Un événement traumatisant
Christophe Beaugrand a récemment témoigné de sa terrible expérience sur le plateau de l’émission « Quotidien », diffusée le 9 juin. Près d’une semaine après la tentative de home-jacking dont il a été victime, l’animateur est revenu sur les événements qui se sont déroulés dans leur maison pendant la nuit du mercredi 4 juin.

« Ça va », a exprimé le présentateur timidement, avant d’ajouter : « Comment vous dire, j’ai voulu redormir à la maison le soir même, je n’ai pas beaucoup dormi ».
Ce paisible anniversaire pour Christophe et son mari m’a rappelé qu’il savait déjà quel allait être leur destin lors des attaques. En effet, ils ont tous deux été réveillés par les aboiements de leur chien face à deux intrus armés munis de clubs de golf.
Le déroulé des faits
Alertés par leur animal, Christophe et Ghislain se sont déplacés vers le salon. Pendant que Ghislain appelait les secours, Christophe s’est précipité pour protéger leur fils Valentin, âgé de cinq ans. Ceux-ci se sont alors retrouvés en danger lorsque Ghislain fut rattrapé par l’un des cambrioleurs.

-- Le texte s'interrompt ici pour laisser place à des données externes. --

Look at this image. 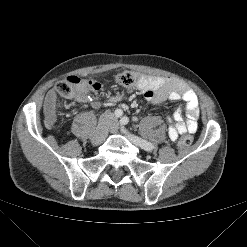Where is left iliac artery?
<instances>
[{
    "instance_id": "obj_1",
    "label": "left iliac artery",
    "mask_w": 247,
    "mask_h": 247,
    "mask_svg": "<svg viewBox=\"0 0 247 247\" xmlns=\"http://www.w3.org/2000/svg\"><path fill=\"white\" fill-rule=\"evenodd\" d=\"M128 122H129L128 117L124 116V117L121 118V120H120L121 131H127L128 132V130L125 128V126L128 124ZM131 135L135 138V140L137 141L138 145L142 149H144L146 151H151V150L154 149V146H153L152 143H150V142H148L146 140H143V139H141L140 137H138L136 135H133V134H131Z\"/></svg>"
}]
</instances>
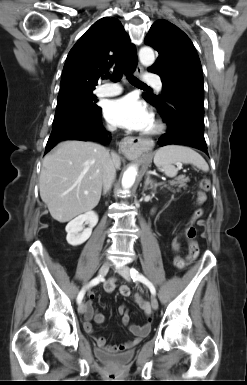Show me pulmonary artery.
Here are the masks:
<instances>
[{"mask_svg":"<svg viewBox=\"0 0 247 385\" xmlns=\"http://www.w3.org/2000/svg\"><path fill=\"white\" fill-rule=\"evenodd\" d=\"M146 82L151 83L154 85V87L158 90H162V83L158 76L155 75H147L145 77ZM122 91L121 87L118 84L115 83H106L101 85L97 90L96 93L98 96L101 97H109L119 94Z\"/></svg>","mask_w":247,"mask_h":385,"instance_id":"1","label":"pulmonary artery"}]
</instances>
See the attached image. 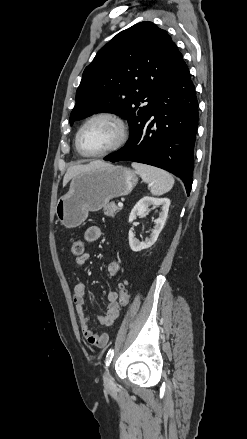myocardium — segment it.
Returning a JSON list of instances; mask_svg holds the SVG:
<instances>
[{
    "mask_svg": "<svg viewBox=\"0 0 247 439\" xmlns=\"http://www.w3.org/2000/svg\"><path fill=\"white\" fill-rule=\"evenodd\" d=\"M97 119H109L111 121H113L119 130V136L117 141L115 142V144H113L111 147H109L108 149L101 151V152H97V153H87L83 150L82 146H81V135L84 131V129L94 120ZM129 127L127 122L125 121V119L113 112H99L96 114H93L92 116H90L79 128L77 134H76V139H75V144H76V148L79 151V153L82 156L85 157H90V158H96V157H103L105 155H108L112 152L117 151L118 149H120L121 147H123L126 142L129 139Z\"/></svg>",
    "mask_w": 247,
    "mask_h": 439,
    "instance_id": "myocardium-1",
    "label": "myocardium"
}]
</instances>
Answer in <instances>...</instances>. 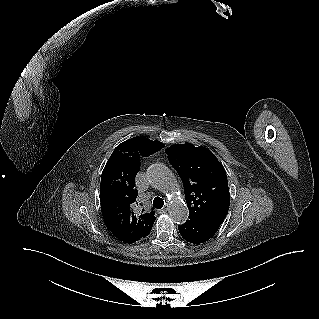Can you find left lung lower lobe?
<instances>
[{"label":"left lung lower lobe","mask_w":319,"mask_h":319,"mask_svg":"<svg viewBox=\"0 0 319 319\" xmlns=\"http://www.w3.org/2000/svg\"><path fill=\"white\" fill-rule=\"evenodd\" d=\"M220 225L187 220L178 226L181 236L190 243H203L209 240L219 229Z\"/></svg>","instance_id":"obj_1"}]
</instances>
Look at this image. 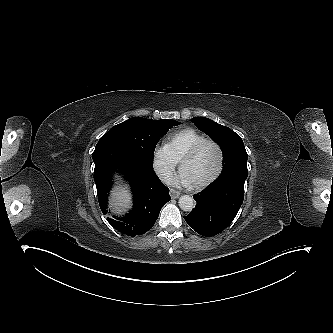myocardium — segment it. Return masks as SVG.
Returning a JSON list of instances; mask_svg holds the SVG:
<instances>
[{
	"label": "myocardium",
	"instance_id": "1",
	"mask_svg": "<svg viewBox=\"0 0 333 333\" xmlns=\"http://www.w3.org/2000/svg\"><path fill=\"white\" fill-rule=\"evenodd\" d=\"M210 144L213 145L216 150H217V154H218V162H217V166L215 171L213 172V174L208 177L206 180H203L201 182L195 183L194 187L196 189H202L205 188L207 186H209L210 184H212L221 174L222 169H223V165H224V154H223V150L222 147L220 146V144L213 140V139H204L201 142L197 143L196 145H194L181 159L180 161V166L181 169L184 168V165L190 161L191 159H193L198 152L201 150L202 147H204L205 145Z\"/></svg>",
	"mask_w": 333,
	"mask_h": 333
}]
</instances>
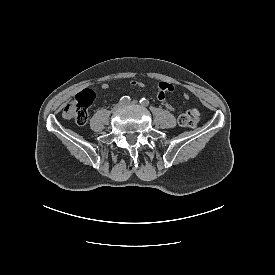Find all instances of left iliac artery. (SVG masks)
Instances as JSON below:
<instances>
[{"label":"left iliac artery","mask_w":275,"mask_h":275,"mask_svg":"<svg viewBox=\"0 0 275 275\" xmlns=\"http://www.w3.org/2000/svg\"><path fill=\"white\" fill-rule=\"evenodd\" d=\"M140 103H141L142 105H144V106H147V105L149 104V101H148L147 99H145V98H142V99L140 100Z\"/></svg>","instance_id":"44dca946"}]
</instances>
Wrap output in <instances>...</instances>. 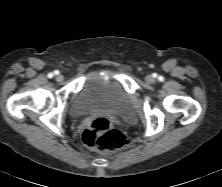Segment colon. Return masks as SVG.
Segmentation results:
<instances>
[{"label": "colon", "mask_w": 222, "mask_h": 187, "mask_svg": "<svg viewBox=\"0 0 222 187\" xmlns=\"http://www.w3.org/2000/svg\"><path fill=\"white\" fill-rule=\"evenodd\" d=\"M83 143L100 151L121 149L126 144V138L113 122L106 117L95 118L82 134Z\"/></svg>", "instance_id": "colon-1"}]
</instances>
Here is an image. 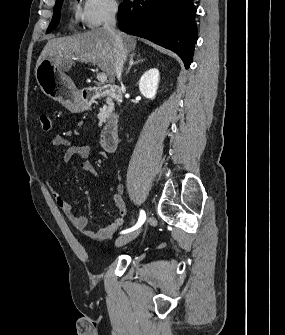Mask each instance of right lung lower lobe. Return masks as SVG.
Listing matches in <instances>:
<instances>
[{"label":"right lung lower lobe","instance_id":"1","mask_svg":"<svg viewBox=\"0 0 285 335\" xmlns=\"http://www.w3.org/2000/svg\"><path fill=\"white\" fill-rule=\"evenodd\" d=\"M193 0H135L119 6L118 23L126 33L148 39L177 53L188 68L197 27Z\"/></svg>","mask_w":285,"mask_h":335}]
</instances>
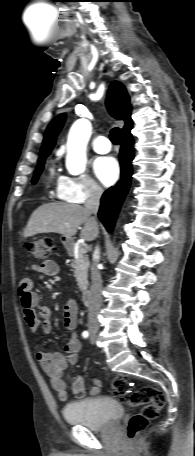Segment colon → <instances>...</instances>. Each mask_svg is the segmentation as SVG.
Returning a JSON list of instances; mask_svg holds the SVG:
<instances>
[{
    "mask_svg": "<svg viewBox=\"0 0 195 456\" xmlns=\"http://www.w3.org/2000/svg\"><path fill=\"white\" fill-rule=\"evenodd\" d=\"M24 248L34 257L46 259L54 248V242L49 237H41L27 242ZM112 393L128 405L142 407L128 422L129 440L136 439L145 430L149 421L159 415L166 401L164 392L155 387L144 386L131 392V382L125 376H117L112 380Z\"/></svg>",
    "mask_w": 195,
    "mask_h": 456,
    "instance_id": "5ec220e1",
    "label": "colon"
}]
</instances>
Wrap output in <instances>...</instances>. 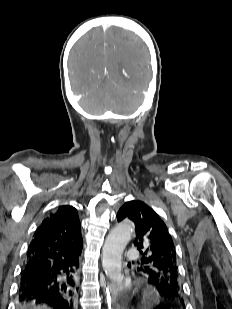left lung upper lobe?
Here are the masks:
<instances>
[{
  "label": "left lung upper lobe",
  "mask_w": 232,
  "mask_h": 309,
  "mask_svg": "<svg viewBox=\"0 0 232 309\" xmlns=\"http://www.w3.org/2000/svg\"><path fill=\"white\" fill-rule=\"evenodd\" d=\"M124 219H130L136 227L134 245L141 254L138 270L148 275V282L165 300L183 304L176 249L165 223L152 208L138 200L126 202L119 209L117 220Z\"/></svg>",
  "instance_id": "1"
}]
</instances>
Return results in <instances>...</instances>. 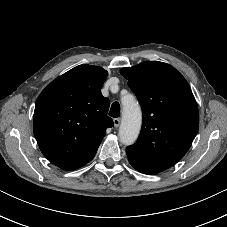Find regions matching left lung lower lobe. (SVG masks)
Returning <instances> with one entry per match:
<instances>
[{
	"label": "left lung lower lobe",
	"instance_id": "left-lung-lower-lobe-1",
	"mask_svg": "<svg viewBox=\"0 0 227 227\" xmlns=\"http://www.w3.org/2000/svg\"><path fill=\"white\" fill-rule=\"evenodd\" d=\"M135 169H137L138 171L144 173V174H148V175H154V174H157L155 172H151V171H147V170H143V169H139V168H136L134 167Z\"/></svg>",
	"mask_w": 227,
	"mask_h": 227
}]
</instances>
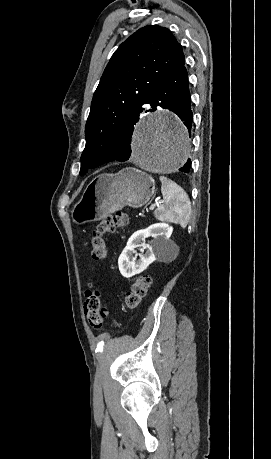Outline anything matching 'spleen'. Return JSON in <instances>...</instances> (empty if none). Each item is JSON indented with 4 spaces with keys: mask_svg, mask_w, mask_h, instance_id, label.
I'll use <instances>...</instances> for the list:
<instances>
[{
    "mask_svg": "<svg viewBox=\"0 0 271 459\" xmlns=\"http://www.w3.org/2000/svg\"><path fill=\"white\" fill-rule=\"evenodd\" d=\"M162 186L161 192L164 198V206H159L154 214L158 220L163 222H173V224H180L181 228H186L190 216L191 206L189 208L188 196L180 186H177L172 180L160 176L159 178Z\"/></svg>",
    "mask_w": 271,
    "mask_h": 459,
    "instance_id": "1",
    "label": "spleen"
}]
</instances>
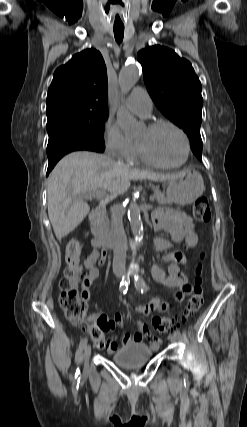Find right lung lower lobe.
<instances>
[{
  "label": "right lung lower lobe",
  "mask_w": 247,
  "mask_h": 427,
  "mask_svg": "<svg viewBox=\"0 0 247 427\" xmlns=\"http://www.w3.org/2000/svg\"><path fill=\"white\" fill-rule=\"evenodd\" d=\"M104 149L105 148H101L98 145L78 136L64 133L49 135L47 146L49 164L46 175L48 176L55 164L67 153L78 150L103 152Z\"/></svg>",
  "instance_id": "obj_1"
}]
</instances>
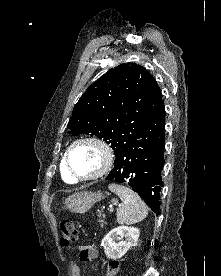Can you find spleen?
Here are the masks:
<instances>
[{
	"label": "spleen",
	"mask_w": 221,
	"mask_h": 276,
	"mask_svg": "<svg viewBox=\"0 0 221 276\" xmlns=\"http://www.w3.org/2000/svg\"><path fill=\"white\" fill-rule=\"evenodd\" d=\"M109 190L116 193L123 201L124 206L116 212L119 224H133L142 221L148 215V208L142 199L128 187L118 184H110Z\"/></svg>",
	"instance_id": "spleen-1"
}]
</instances>
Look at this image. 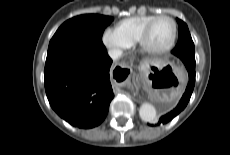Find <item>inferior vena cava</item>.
I'll list each match as a JSON object with an SVG mask.
<instances>
[{"label":"inferior vena cava","instance_id":"obj_1","mask_svg":"<svg viewBox=\"0 0 230 155\" xmlns=\"http://www.w3.org/2000/svg\"><path fill=\"white\" fill-rule=\"evenodd\" d=\"M122 50L121 49H110L108 51V55L110 56L111 59L116 60L122 55Z\"/></svg>","mask_w":230,"mask_h":155}]
</instances>
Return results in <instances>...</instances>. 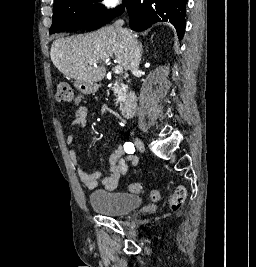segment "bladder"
I'll list each match as a JSON object with an SVG mask.
<instances>
[{
  "mask_svg": "<svg viewBox=\"0 0 256 267\" xmlns=\"http://www.w3.org/2000/svg\"><path fill=\"white\" fill-rule=\"evenodd\" d=\"M89 202L91 207L101 214L120 215L141 206L143 199L139 195L125 192L98 191L89 195Z\"/></svg>",
  "mask_w": 256,
  "mask_h": 267,
  "instance_id": "obj_1",
  "label": "bladder"
}]
</instances>
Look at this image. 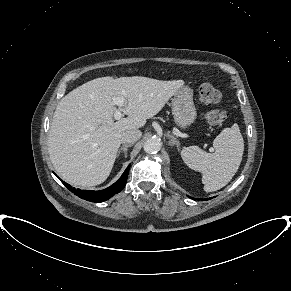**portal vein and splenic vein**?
I'll return each mask as SVG.
<instances>
[{
    "label": "portal vein and splenic vein",
    "mask_w": 291,
    "mask_h": 291,
    "mask_svg": "<svg viewBox=\"0 0 291 291\" xmlns=\"http://www.w3.org/2000/svg\"><path fill=\"white\" fill-rule=\"evenodd\" d=\"M112 102L114 105H116L118 107L114 112V118H115V120H119L122 117L121 107L124 105L125 99L123 97H116L115 96L112 98Z\"/></svg>",
    "instance_id": "18ae733b"
}]
</instances>
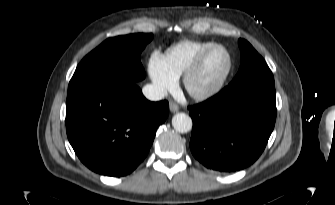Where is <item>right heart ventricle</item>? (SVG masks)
Listing matches in <instances>:
<instances>
[{"label": "right heart ventricle", "instance_id": "obj_1", "mask_svg": "<svg viewBox=\"0 0 335 205\" xmlns=\"http://www.w3.org/2000/svg\"><path fill=\"white\" fill-rule=\"evenodd\" d=\"M211 41L183 40L169 47L164 54L167 69L176 78L184 75L198 55L214 45Z\"/></svg>", "mask_w": 335, "mask_h": 205}]
</instances>
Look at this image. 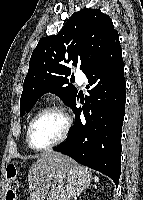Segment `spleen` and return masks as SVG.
Returning a JSON list of instances; mask_svg holds the SVG:
<instances>
[{
	"label": "spleen",
	"instance_id": "3e777b00",
	"mask_svg": "<svg viewBox=\"0 0 143 200\" xmlns=\"http://www.w3.org/2000/svg\"><path fill=\"white\" fill-rule=\"evenodd\" d=\"M99 178L97 176H95V182H98Z\"/></svg>",
	"mask_w": 143,
	"mask_h": 200
}]
</instances>
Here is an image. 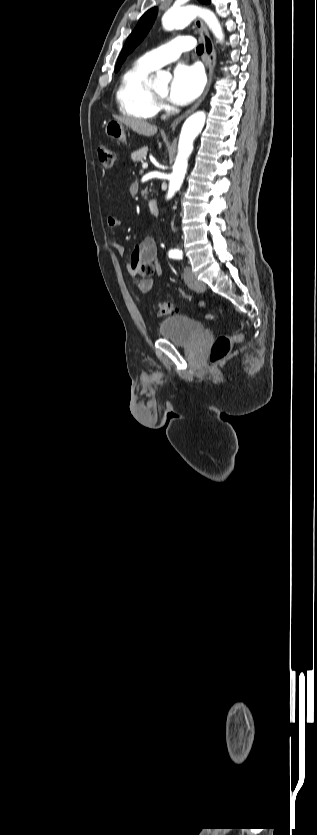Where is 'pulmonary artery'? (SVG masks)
<instances>
[{
	"label": "pulmonary artery",
	"mask_w": 317,
	"mask_h": 835,
	"mask_svg": "<svg viewBox=\"0 0 317 835\" xmlns=\"http://www.w3.org/2000/svg\"><path fill=\"white\" fill-rule=\"evenodd\" d=\"M194 45L195 42L192 37L179 36L153 50L148 51L141 59L149 66L156 69L164 64L176 60L182 52L191 50Z\"/></svg>",
	"instance_id": "pulmonary-artery-1"
}]
</instances>
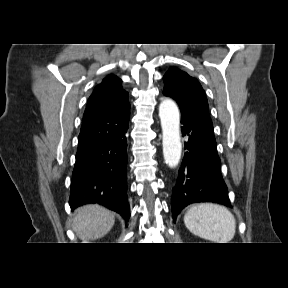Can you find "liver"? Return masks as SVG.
Listing matches in <instances>:
<instances>
[{"instance_id": "1", "label": "liver", "mask_w": 288, "mask_h": 288, "mask_svg": "<svg viewBox=\"0 0 288 288\" xmlns=\"http://www.w3.org/2000/svg\"><path fill=\"white\" fill-rule=\"evenodd\" d=\"M115 223V214L100 205H85L74 212L72 228L82 241L105 236Z\"/></svg>"}]
</instances>
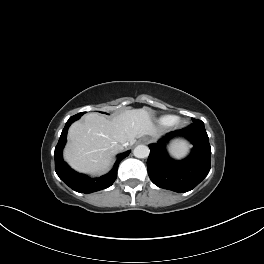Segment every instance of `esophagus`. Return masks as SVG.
I'll return each mask as SVG.
<instances>
[{
    "label": "esophagus",
    "mask_w": 264,
    "mask_h": 264,
    "mask_svg": "<svg viewBox=\"0 0 264 264\" xmlns=\"http://www.w3.org/2000/svg\"><path fill=\"white\" fill-rule=\"evenodd\" d=\"M143 141L146 143V142L149 141V139L148 138H144Z\"/></svg>",
    "instance_id": "esophagus-1"
}]
</instances>
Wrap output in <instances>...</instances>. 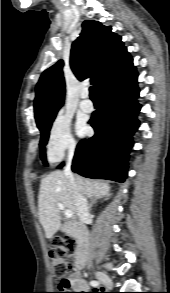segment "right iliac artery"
Here are the masks:
<instances>
[{
  "instance_id": "right-iliac-artery-1",
  "label": "right iliac artery",
  "mask_w": 170,
  "mask_h": 293,
  "mask_svg": "<svg viewBox=\"0 0 170 293\" xmlns=\"http://www.w3.org/2000/svg\"><path fill=\"white\" fill-rule=\"evenodd\" d=\"M90 285L93 286V287H97V286L100 285V282L97 281V280H92V281L90 282Z\"/></svg>"
}]
</instances>
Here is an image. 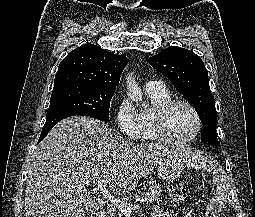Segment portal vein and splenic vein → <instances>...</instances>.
I'll list each match as a JSON object with an SVG mask.
<instances>
[{
  "label": "portal vein and splenic vein",
  "instance_id": "portal-vein-and-splenic-vein-1",
  "mask_svg": "<svg viewBox=\"0 0 255 217\" xmlns=\"http://www.w3.org/2000/svg\"><path fill=\"white\" fill-rule=\"evenodd\" d=\"M85 184L89 185L90 181L88 179H84ZM107 180L101 179L98 181V190L102 194L104 198H106L111 205L115 206L120 212L123 214H131L134 208H138L139 205H131L126 201L115 198L110 191L106 188ZM144 202V201H143Z\"/></svg>",
  "mask_w": 255,
  "mask_h": 217
}]
</instances>
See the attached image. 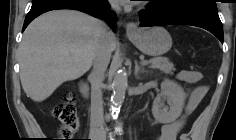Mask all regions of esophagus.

Les agresseurs ont frappé Ghislain avec un club de golf à la tête avant qu’il ne tombe du balcon du premier étage sur environ trois mètres jusqu’à la terrasse. Malgré cela, il réussit tant bien que mal à rejoindre des voisins afin d’appeler à l’aide.
Pendant ce temps, Christophe et Valentin se sont réfugiés sur le toit en attendant que les forces de l’ordre arrivent une trentaine de minutes plus tard. Heureusement pris en charge rapidement par les secours, Ghislain Gerin a dû recevoir cinq points de suture à la tête ainsi qu’une opération au bras suite à ses blessures.
Une volonté d’avancer
Malgré ces événements dramatiques, Christophe Beaugrand tente une approche dynamique pour faire face aux séquelles psychologiques potentielles liées à cette agression. Sur le plateau « Quotidien », il explique avoir choisi un retour rapide au travail comme instinct « de survie ». Il précise : « Je ne voulais pas m’arrêter parce que je pense que m’arrêter ça aurait été m’effondrer ».
Cependant, conscient que certains impacts émotionnels perdurent, il envisage également une consultation avec un psychologue : « Je pense que je vais aller voir quelqu’un pour en parler un petit peu ».
Cet événement tragique soulève des questions sur la sécurité résidentielle mais aussi suscite une réflexion sur comment chacun réagit face aux traumatismes violents. L’histoire récente d’autres personnalités publiques touchées par des actes similaires nous rappelle l’importance cruciale du soutien psychologique après une telle éprouvante expérience.